There were 497 households, out of which 31.8% had children under the age of 18 living with them, 52.9% were married couples living together, 8.7% had a female householder with no husband present, and 33.8% were non-families. 31.2% of all households were made up of individuals, and 18.9% had someone living alone who was 65 years of age or older. The average household size was 2.41 and the average family size was 2.99.

In the city, the population was spread out, with 26.2% under the age of 18, 8.0% from 18 to 24, 22.4% from 25 to 44, 23.0% from 45 to 64, and 20.4% who were 65 years of age or older. The median age was 40 years. For every 100 females, there were 91.6 males. For every 100 females age 18 and over, there were 85.1 males.
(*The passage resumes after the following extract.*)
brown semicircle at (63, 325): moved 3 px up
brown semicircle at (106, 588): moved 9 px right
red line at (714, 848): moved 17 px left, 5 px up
As of 2000 the median income for a household in the city was $30,500, and the median income for a family was $39,559. Males had a median income of $32,368 versus $19,167 for females. The per capita income for the city was $14,677. About 10.9% of families and 15.1% of the population were below the poverty line, including 18.1% of those under age 18 and 13.9% of those age 65 or over.